◆ **Exercise requirements**:
Every line of the material must be restated exactly, though not its pictures.
═════ Dataset entries
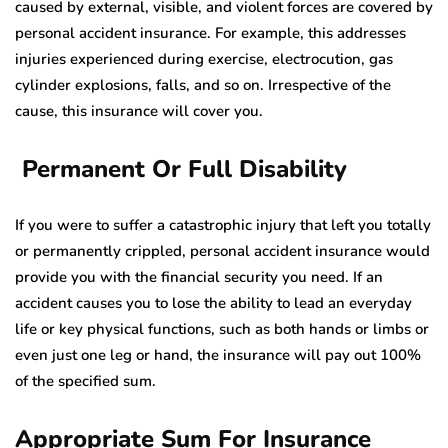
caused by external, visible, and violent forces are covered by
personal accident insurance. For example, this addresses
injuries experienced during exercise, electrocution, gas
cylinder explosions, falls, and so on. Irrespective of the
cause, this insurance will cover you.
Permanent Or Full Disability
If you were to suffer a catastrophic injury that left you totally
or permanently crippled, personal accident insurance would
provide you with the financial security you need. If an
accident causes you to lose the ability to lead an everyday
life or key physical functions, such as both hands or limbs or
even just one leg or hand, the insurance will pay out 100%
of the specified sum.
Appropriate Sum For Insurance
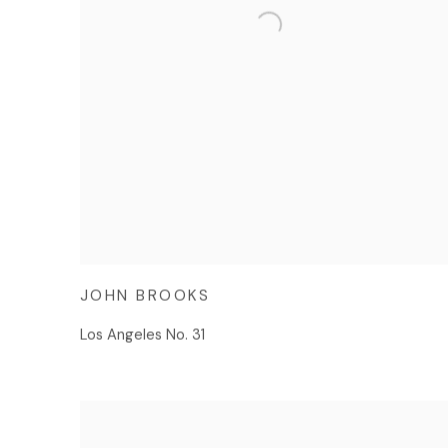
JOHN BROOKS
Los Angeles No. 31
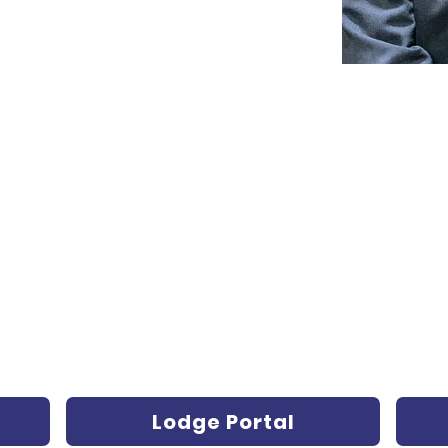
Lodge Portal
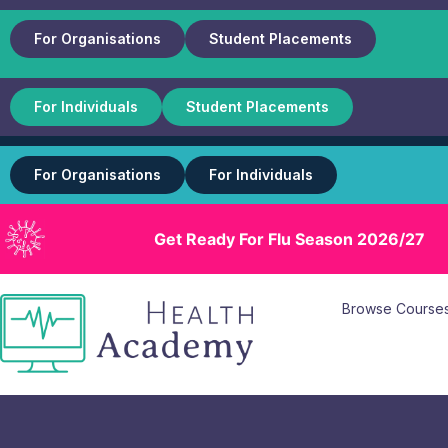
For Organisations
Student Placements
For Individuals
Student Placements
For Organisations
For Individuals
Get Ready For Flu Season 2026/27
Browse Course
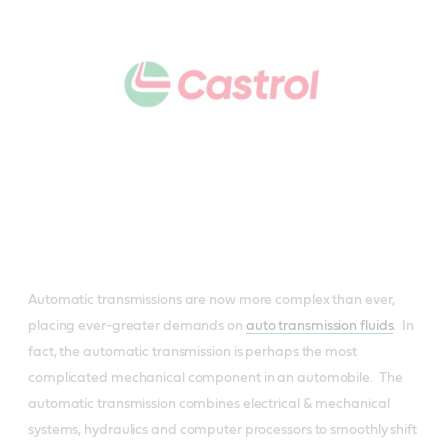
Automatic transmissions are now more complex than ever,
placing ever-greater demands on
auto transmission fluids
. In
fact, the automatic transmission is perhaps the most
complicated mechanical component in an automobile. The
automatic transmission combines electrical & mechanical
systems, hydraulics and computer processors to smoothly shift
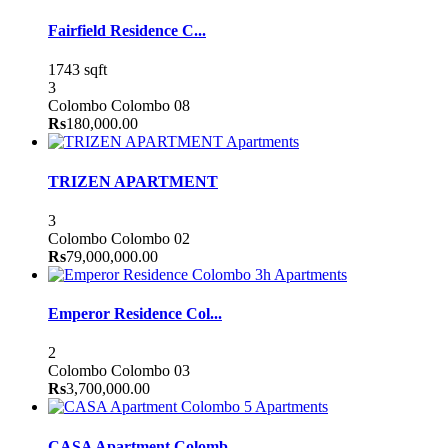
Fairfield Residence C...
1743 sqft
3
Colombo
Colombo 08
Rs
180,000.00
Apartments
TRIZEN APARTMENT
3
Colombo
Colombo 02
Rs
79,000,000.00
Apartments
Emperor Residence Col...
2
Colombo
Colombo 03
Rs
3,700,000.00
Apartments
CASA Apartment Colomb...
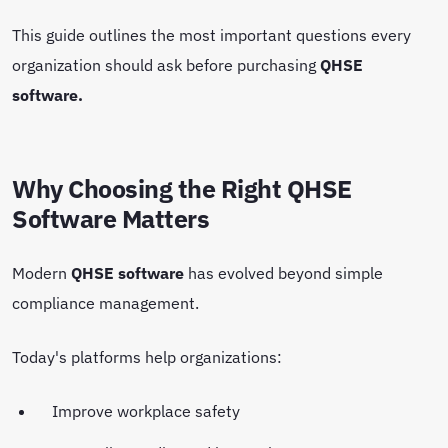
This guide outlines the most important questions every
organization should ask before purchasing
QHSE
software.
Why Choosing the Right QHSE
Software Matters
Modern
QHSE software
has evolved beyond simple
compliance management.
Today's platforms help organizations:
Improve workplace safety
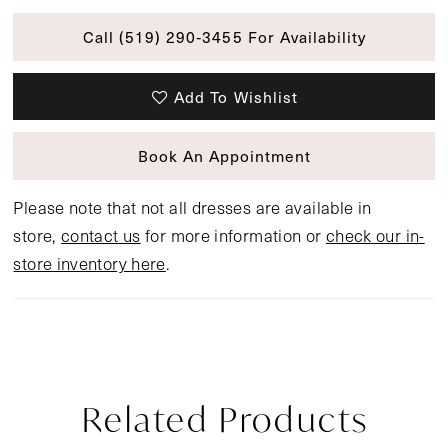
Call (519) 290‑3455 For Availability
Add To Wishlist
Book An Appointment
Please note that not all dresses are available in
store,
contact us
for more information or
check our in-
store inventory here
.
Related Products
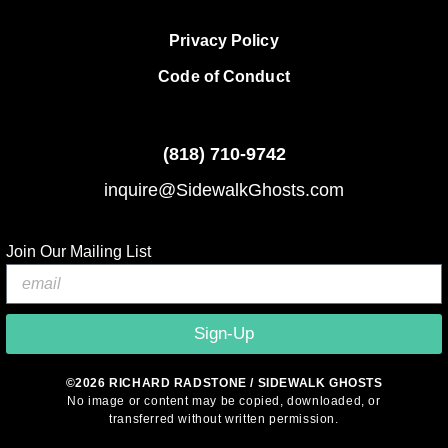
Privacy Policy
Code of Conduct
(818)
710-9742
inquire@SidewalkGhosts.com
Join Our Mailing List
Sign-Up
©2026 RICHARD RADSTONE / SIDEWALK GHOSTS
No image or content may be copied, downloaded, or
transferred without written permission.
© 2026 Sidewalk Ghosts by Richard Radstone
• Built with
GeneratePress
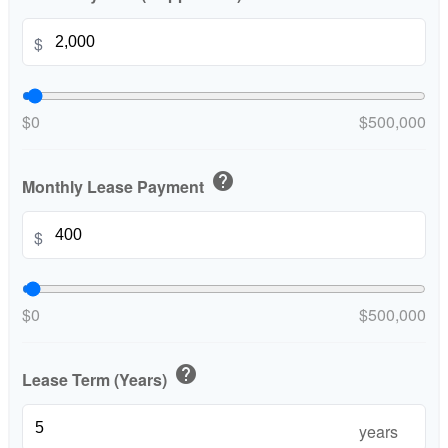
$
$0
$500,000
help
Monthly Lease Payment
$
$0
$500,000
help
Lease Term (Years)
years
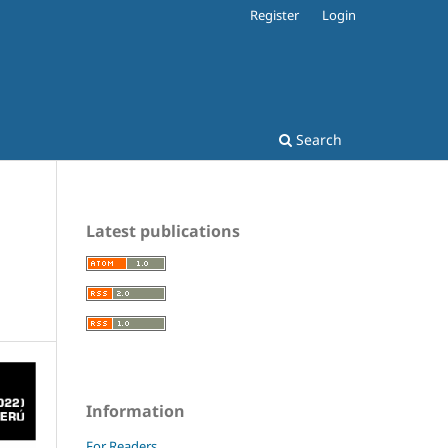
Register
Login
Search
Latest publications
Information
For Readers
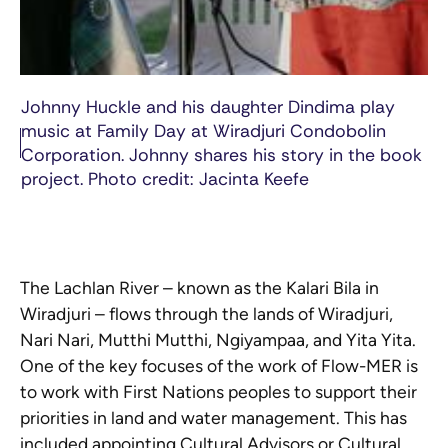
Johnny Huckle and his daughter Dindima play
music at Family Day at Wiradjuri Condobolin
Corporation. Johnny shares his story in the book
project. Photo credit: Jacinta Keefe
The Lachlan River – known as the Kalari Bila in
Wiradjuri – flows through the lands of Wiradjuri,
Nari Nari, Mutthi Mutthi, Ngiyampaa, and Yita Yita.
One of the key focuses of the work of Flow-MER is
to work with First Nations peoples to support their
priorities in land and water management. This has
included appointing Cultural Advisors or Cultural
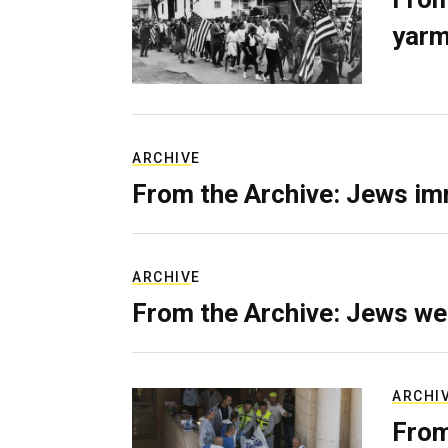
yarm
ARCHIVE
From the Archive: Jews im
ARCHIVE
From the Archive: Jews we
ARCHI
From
══════════
◆ **Response to this exercise**:
caused by external, visible, and violent forces are covered by
personal accident insurance. For example, this addresses
injuries experienced during exercise, electrocution, gas
cylinder explosions, falls, and so on. Irrespective of the
cause, this insurance will cover you.
Permanent Or Full Disability
If you were to suffer a catastrophic injury that left you totally
or permanently crippled, personal accident insurance would
provide you with the financial security you need. If an
accident causes you to lose the ability to lead an everyday
life or key physical functions, such as both hands or limbs or
even just one leg or hand, the insurance will pay out 100%
of the specified sum.
Appropriate Sum For Insurance
JOHN BROOKS
Los Angeles No. 31
Lodge Portal
For Organisations
Student Placements
For Individuals
Student Placements
For Organisations
For Individuals
Get Ready For Flu Season 2026/27
Browse Course
Automatic transmissions are now more complex than ever,
placing ever-greater demands on
auto transmission fluids
. In
fact, the automatic transmission is perhaps the most
complicated mechanical component in an automobile. The
automatic transmission combines electrical & mechanical
systems, hydraulics and computer processors to smoothly shift
Fairfield Residence C...
1743 sqft
3
Colombo
Colombo 08
Rs
180,000.00
Apartments
TRIZEN APARTMENT
3
Colombo
Colombo 02
Rs
79,000,000.00
Apartments
Emperor Residence Col...
2
Colombo
Colombo 03
Rs
3,700,000.00
Apartments
CASA Apartment Colomb...
This guide outlines the most important questions every
organization should ask before purchasing
QHSE
software.
Why Choosing the Right QHSE
Software Matters
Modern
QHSE software
has evolved beyond simple
compliance management.
Today's platforms help organizations:
Improve workplace safety
Call (519) 290‑3455 For Availability
Add To Wishlist
Book An Appointment
Please note that not all dresses are available in
store,
contact us
for more information or
check our in-
store inventory here
.
Related Products
Privacy Policy
Code of Conduct
(818)
710-9742
inquire@SidewalkGhosts.com
Join Our Mailing List
Sign-Up
©2026 RICHARD RADSTONE / SIDEWALK GHOSTS
No image or content may be copied, downloaded, or
transferred without written permission.
© 2026 Sidewalk Ghosts by Richard Radstone
• Built with
GeneratePress
$
$0
$500,000
help
Monthly Lease Payment
$
$0
$500,000
help
Lease Term (Years)
years
Register
Login
Search
Latest publications
Information
For Readers
Johnny Huckle and his daughter Dindima play
music at Family Day at Wiradjuri Condobolin
Corporation. Johnny shares his story in the book
project. Photo credit: Jacinta Keefe
The Lachlan River – known as the Kalari Bila in
Wiradjuri – flows through the lands of Wiradjuri,
Nari Nari, Mutthi Mutthi, Ngiyampaa, and Yita Yita.
One of the key focuses of the work of Flow-MER is
to work with First Nations peoples to support their
priorities in land and water management. This has
included appointing Cultural Advisors or Cultural
yarm
ARCHIVE
From the Archive: Jews im
ARCHIVE
From the Archive: Jews we
ARCHI
From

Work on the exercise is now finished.